Monday, November 17, 2014

Bonding at the Office

It’s not so much the schmoozing, but what people are schmoozing about.

Research has shown that employees who socialize effectively are more likely to keep their jobs than employees who do not socialize.

If you are such a serious individual that you refrain from small talk you will be putting your job and perhaps your career at risk.

The Wall Street Journal has the story:

Whether you care about the Royals or not, email a co-worker about the World Series today. It may save your career.

Employees who message colleagues about idle topics like sports or meals were significantly more likely to keep their jobs during firm layoffs, according to recent researchfrom the Wharton School at the University of Pennsylvania.

Wharton assistant professor Lynn Wu studied two years of electronic communications, such as emails, instant messages and calendar scheduling, of 8,037 anonymized workers at a global information-technology consulting firm. Using a language analysis, she classified the communications into various categories, including a social one, characterized by terms about meals, sports and other topics of work chatter.

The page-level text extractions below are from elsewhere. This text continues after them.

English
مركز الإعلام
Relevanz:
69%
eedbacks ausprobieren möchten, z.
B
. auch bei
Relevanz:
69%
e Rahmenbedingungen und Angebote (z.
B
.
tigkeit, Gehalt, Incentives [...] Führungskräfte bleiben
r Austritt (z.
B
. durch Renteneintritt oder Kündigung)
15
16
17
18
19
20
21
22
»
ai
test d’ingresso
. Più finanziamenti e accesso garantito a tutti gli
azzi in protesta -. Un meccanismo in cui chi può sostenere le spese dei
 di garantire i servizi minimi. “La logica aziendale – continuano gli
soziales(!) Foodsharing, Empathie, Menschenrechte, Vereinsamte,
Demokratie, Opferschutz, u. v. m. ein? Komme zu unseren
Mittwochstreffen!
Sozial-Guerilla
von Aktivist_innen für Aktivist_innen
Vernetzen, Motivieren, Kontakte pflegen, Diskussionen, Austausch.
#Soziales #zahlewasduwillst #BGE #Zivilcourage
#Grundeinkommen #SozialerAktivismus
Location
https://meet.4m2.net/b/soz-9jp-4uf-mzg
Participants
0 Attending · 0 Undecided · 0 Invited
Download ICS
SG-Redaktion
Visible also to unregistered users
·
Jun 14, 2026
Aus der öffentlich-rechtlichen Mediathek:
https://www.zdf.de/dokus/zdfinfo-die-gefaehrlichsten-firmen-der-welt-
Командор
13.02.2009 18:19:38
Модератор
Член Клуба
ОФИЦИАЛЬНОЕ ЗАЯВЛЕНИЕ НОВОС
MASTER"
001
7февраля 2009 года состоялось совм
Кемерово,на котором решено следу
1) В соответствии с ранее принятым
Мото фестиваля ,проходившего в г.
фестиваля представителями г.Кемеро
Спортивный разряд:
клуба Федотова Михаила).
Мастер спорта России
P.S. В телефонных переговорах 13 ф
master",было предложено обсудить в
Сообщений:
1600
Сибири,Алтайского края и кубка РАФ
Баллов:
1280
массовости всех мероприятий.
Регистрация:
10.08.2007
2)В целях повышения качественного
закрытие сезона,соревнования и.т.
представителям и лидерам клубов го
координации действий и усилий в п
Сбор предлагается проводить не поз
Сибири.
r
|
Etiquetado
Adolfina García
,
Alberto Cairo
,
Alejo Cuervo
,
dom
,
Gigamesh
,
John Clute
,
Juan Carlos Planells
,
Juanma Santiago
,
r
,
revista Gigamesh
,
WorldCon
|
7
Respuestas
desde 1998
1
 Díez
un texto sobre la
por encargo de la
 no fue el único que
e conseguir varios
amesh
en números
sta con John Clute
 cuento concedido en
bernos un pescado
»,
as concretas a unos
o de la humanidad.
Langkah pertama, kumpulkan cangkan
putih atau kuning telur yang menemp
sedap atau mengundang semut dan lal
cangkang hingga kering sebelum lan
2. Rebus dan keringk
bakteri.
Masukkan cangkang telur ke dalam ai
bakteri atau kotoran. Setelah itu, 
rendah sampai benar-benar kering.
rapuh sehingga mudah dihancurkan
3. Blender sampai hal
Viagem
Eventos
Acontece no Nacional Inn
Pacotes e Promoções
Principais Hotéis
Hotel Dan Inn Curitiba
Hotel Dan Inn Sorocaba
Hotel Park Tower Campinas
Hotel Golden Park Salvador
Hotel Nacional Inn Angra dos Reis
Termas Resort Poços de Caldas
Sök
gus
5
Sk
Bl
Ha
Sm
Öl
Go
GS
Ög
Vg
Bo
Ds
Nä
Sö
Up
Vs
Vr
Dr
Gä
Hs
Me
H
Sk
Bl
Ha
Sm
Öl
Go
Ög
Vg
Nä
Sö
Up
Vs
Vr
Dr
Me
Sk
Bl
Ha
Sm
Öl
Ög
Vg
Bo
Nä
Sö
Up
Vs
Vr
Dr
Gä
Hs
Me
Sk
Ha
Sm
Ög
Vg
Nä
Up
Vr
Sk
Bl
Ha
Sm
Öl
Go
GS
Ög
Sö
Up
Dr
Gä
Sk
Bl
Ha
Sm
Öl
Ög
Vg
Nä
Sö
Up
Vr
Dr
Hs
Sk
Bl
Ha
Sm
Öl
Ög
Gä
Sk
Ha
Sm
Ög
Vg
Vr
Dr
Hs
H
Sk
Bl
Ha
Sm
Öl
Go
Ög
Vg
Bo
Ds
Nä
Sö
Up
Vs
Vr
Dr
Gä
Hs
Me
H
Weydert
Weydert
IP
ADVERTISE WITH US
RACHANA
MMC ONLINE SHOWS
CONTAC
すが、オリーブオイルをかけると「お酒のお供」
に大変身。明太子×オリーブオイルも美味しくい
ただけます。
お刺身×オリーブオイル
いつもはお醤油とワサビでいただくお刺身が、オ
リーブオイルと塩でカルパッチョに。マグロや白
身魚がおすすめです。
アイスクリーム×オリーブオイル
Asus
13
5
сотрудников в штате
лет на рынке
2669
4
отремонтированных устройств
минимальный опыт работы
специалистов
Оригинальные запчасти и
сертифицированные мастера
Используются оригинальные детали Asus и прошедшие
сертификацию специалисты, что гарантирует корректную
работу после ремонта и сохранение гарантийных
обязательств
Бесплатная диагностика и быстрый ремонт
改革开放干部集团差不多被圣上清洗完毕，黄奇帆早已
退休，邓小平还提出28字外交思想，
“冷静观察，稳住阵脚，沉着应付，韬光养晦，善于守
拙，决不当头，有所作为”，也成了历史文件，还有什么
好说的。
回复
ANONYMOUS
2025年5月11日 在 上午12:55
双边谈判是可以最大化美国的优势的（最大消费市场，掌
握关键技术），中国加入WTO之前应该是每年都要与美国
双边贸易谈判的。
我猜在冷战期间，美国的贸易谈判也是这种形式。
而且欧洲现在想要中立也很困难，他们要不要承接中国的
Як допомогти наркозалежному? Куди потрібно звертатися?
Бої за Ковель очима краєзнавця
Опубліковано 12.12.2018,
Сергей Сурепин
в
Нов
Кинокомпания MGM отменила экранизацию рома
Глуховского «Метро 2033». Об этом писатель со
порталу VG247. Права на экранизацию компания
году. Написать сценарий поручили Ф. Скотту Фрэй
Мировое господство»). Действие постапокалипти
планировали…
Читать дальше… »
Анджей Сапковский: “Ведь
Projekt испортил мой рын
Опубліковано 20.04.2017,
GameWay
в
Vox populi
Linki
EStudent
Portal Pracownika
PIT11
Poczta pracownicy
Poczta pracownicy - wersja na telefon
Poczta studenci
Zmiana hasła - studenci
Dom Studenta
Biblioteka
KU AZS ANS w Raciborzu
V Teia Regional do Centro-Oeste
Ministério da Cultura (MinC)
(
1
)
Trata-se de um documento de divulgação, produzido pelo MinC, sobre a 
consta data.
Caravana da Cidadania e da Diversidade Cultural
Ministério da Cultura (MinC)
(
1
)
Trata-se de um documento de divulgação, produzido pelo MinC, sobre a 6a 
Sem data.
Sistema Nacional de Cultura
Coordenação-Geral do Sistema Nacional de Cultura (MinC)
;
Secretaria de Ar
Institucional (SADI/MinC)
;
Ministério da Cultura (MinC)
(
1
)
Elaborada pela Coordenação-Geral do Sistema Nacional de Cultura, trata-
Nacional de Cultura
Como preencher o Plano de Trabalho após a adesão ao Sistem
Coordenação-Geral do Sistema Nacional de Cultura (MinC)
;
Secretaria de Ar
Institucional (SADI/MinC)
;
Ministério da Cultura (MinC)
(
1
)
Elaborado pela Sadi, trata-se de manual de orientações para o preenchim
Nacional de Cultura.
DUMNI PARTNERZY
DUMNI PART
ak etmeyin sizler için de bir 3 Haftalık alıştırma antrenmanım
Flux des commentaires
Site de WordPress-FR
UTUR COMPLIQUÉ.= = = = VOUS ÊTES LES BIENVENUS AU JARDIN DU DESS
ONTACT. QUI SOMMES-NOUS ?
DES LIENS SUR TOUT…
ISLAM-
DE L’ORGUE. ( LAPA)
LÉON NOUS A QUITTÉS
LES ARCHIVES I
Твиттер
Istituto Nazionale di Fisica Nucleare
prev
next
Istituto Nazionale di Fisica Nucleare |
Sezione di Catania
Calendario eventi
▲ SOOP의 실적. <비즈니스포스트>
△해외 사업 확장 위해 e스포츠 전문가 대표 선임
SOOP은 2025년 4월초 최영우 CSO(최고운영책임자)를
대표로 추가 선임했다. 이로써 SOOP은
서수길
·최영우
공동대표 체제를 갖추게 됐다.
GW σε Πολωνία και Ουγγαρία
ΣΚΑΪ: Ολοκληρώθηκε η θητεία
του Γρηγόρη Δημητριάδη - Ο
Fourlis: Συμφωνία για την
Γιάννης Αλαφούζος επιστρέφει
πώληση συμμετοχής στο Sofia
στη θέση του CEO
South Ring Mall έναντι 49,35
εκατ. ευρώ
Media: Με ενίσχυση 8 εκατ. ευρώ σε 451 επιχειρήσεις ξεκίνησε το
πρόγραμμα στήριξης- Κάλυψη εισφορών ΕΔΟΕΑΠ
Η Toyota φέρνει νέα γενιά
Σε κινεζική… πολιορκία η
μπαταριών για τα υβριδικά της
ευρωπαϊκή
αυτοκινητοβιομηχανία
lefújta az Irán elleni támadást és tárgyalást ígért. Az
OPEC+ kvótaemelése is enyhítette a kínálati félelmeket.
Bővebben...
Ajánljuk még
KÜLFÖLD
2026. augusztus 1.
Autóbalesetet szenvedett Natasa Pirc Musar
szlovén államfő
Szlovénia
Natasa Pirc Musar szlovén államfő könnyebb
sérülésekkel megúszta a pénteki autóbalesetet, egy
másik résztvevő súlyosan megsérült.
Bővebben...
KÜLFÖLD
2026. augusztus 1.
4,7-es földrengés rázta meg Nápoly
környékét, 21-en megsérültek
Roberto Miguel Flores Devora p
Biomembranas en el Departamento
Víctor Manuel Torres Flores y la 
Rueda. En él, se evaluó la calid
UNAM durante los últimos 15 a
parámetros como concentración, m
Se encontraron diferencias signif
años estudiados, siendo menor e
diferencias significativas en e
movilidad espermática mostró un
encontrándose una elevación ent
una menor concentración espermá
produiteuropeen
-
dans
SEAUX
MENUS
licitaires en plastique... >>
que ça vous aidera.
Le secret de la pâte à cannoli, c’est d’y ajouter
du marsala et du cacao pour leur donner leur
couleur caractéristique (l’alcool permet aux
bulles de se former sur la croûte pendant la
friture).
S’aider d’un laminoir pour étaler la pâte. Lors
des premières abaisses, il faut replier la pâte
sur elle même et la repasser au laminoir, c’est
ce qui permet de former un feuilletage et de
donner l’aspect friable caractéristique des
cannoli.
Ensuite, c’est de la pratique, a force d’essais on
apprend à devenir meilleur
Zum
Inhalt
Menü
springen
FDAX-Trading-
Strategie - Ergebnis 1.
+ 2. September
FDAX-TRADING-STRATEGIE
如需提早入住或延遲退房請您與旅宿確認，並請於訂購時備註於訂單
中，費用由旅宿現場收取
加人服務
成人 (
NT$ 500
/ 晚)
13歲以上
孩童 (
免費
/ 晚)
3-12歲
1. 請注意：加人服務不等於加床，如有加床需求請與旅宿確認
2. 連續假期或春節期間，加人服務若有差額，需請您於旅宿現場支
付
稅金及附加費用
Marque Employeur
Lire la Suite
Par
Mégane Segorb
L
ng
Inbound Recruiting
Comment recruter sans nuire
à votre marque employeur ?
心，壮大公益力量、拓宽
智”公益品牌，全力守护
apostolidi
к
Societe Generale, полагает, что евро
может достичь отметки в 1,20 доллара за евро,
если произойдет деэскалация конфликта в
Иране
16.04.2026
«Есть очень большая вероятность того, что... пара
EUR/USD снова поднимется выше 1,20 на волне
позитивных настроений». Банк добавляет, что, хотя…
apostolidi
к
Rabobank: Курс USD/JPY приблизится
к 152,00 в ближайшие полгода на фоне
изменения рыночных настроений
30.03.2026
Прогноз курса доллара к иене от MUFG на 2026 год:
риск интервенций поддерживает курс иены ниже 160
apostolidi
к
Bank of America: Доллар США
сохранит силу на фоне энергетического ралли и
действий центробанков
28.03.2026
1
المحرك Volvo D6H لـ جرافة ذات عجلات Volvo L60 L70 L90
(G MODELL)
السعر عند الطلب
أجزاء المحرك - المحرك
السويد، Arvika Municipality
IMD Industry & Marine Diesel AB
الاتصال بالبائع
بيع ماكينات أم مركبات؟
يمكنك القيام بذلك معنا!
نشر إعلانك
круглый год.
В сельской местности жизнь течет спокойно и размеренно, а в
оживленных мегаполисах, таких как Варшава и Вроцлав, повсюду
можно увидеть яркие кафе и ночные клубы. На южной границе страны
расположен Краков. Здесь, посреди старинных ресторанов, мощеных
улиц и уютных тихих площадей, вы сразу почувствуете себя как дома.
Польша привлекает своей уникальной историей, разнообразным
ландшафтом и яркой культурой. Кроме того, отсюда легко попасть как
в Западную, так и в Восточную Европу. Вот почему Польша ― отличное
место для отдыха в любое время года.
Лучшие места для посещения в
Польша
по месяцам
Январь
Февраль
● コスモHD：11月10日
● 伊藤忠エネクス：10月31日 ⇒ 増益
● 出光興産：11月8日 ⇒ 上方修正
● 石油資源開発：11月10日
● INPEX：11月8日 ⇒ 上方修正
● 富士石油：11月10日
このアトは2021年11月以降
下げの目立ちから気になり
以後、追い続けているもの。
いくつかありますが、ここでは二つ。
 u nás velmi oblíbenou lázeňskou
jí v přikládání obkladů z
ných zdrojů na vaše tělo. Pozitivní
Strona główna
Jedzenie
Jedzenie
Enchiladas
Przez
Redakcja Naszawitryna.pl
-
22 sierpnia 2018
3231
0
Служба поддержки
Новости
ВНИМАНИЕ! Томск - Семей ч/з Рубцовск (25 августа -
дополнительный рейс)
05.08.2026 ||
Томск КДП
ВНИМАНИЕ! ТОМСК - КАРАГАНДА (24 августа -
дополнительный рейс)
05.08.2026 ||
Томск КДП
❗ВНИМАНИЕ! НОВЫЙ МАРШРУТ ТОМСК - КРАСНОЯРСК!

Crunching the data, she found that workers who used terms such as “lunch,” “coffee,” or “baseball” were more likely to keep their jobs. Such schmoozing was found to be a better indicator of job retention than how much money workers brought in to the company.

Chit-chatters did not necessarily bring in the greatest amounts of revenue, Wu found, but their bosses found them valuable nevertheless.

Wherein lies the value in schmoozing?

Surely, it lies in the fact that people who rattle on about baseball or football or lunch are more firmly grounded in reality. By my theories—in The Last Psychoanalyst-- they are more likely to find common ground with their colleagues and thus to produce a more congenial work environment.

Note the terms that are not on the list. Nothing about feelings or emotions; nothing about your superior capacity to connect through empathy; nothing about opinions or beliefs or convictions; nothing about office gossip.

People connect most effectively when they exchange factual information.

Connection involves finding common ground; not sharing feelings or ranting about opinions.

By all appearances, the most used terms are more congenial to men. Even coffee, which we would assume to be gender-neutral, turns out to have more salience to the male of the species.

This might suggest that men want to bond with other men, because in doing so they do not risk romance or a harassment charge. It tells us that male bonding still matters in a coed workplace.

Evidently, men who discuss sports are showing off their abilities to evaluate a situation in the marketplace, critique past performance and drawing up a future game plan.

In other words, conversations about sports are ways to hone one’s skills at business.

But, what’s a woman to do? Should she spend her weekends watching football games, the better to act like one of the guys?  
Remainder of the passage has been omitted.